One piece of good news is that the ACT government is now receiving its fair share of GST revenue following the publication of accurate population figures by the ABS in the wake of the last census. This is expected to deliver a windfall of up to $1 billion, which Mr Barr has said will be used to pay down the deficit.
"We have already committed that level of expenditure that reflected service demand and population increase; we just weren't getting the [GST] revenue that reflected that [previously]," Mr Barr said on Tuesday.
Another bright spot is that the ACT's economic outlook is strong, with anticipated growth of three per cent a year. Partly as a result of this, deficits are predicted to decline from this year's $580 million, itself well short of the original forecast of $951.5 million, to $221 million over the forward estimates. That compares very favourably with the $318.3 million predicted deficit in Mr Barr's first budget a decade ago.
And, for the purposes of comparison, the latest ACT economic growth rate forecast of three per cent is double that predicted in the 2015/2016 budget Mr Barr handed down seven years ago.
So, while these are tough times - and Tuesday's 50 basis point interest rate rise will flow through to the cost of government borrowing as well as community lending - the latest budget appears to be a measured and appropriate response to them.

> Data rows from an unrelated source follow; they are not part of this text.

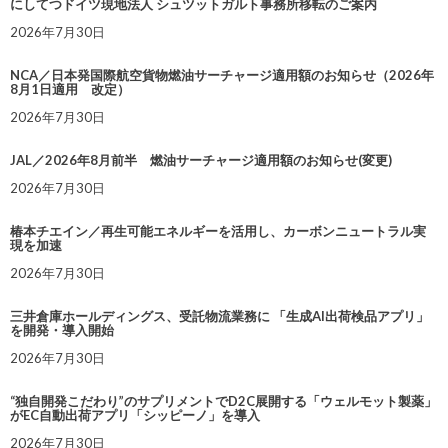
にしてつドイツ現地法人 シュツットガルト事務所移転のご案内
2026年7月30日
NCA／日本発国際航空貨物燃油サーチャージ適用額のお知らせ（2026年
8月1日適用 改定）
2026年7月30日
JAL／2026年8月前半 燃油サーチャージ適用額のお知らせ(変更)
2026年7月30日
椿本チエイン／再生可能エネルギーを活用し、カーボンニュートラル実
現を加速
2026年7月30日
三井倉庫ホールディングス、受託物流業務に 「生成AI出荷検品アプリ」
を開発・導入開始
2026年7月30日
“独自開発こだわり”のサプリメントでD2C展開する「ウェルモット製薬」
がEC自動出荷アプリ「シッピーノ」を導入
2026年7月30日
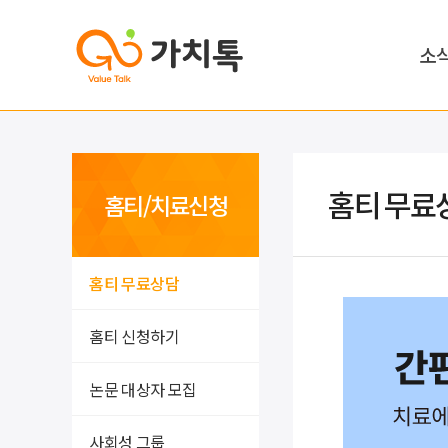
소
홈티 무료
홈티/치료신청
홈티 무료상담
홈티 신청하기
논문 대상자 모집
사회성 그룹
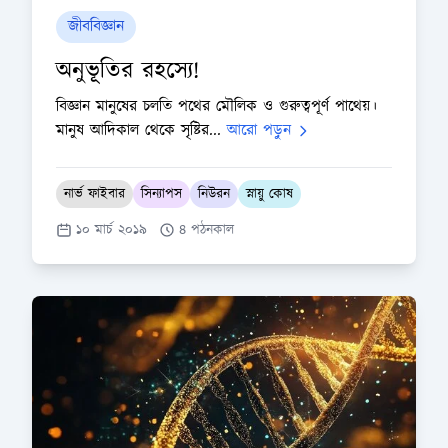
জীববিজ্ঞান
অনুভূতির রহস্যে!
বিজ্ঞান মানুষের চলতি পথের মৌলিক ও গুরুত্বপূর্ণ পাথেয়।
মানুষ আদিকাল থেকে সৃষ্টির...
আরো পড়ুন
নার্ভ ফাইবার
সিন্যাপস
নিউরন
স্নায়ু কোষ
১০ মার্চ ২০১৯
৪ পঠনকাল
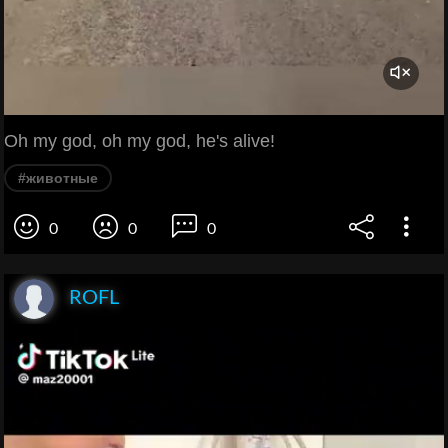
Oh my god, oh my god, he's alive!
#животные
0
0
0
ROFL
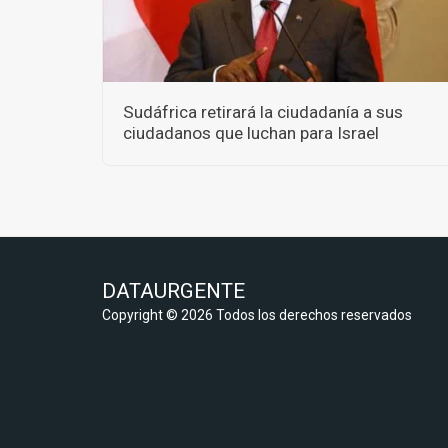
Sudáfrica retirará la ciudadanía a sus
ciudadanos que luchan para Israel
DATAURGENTE
Copyright © 2026 Todos los derechos reservados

The ACT government's ongoing commitment to major infrastructure projects such as the Canberra Hospital, the CIT Woden campus and the expanded theatre centre, to maintaining high levels of funding for education, health and city services and to retiring debt when the opportunity presents itself is far more sensible than slashing spending, at the expense of services and growth.
Mr Barr has, once again, resiled from the temptation to indulge in "slash and burn" budgeting. The ACT will reap the rewards of that decision.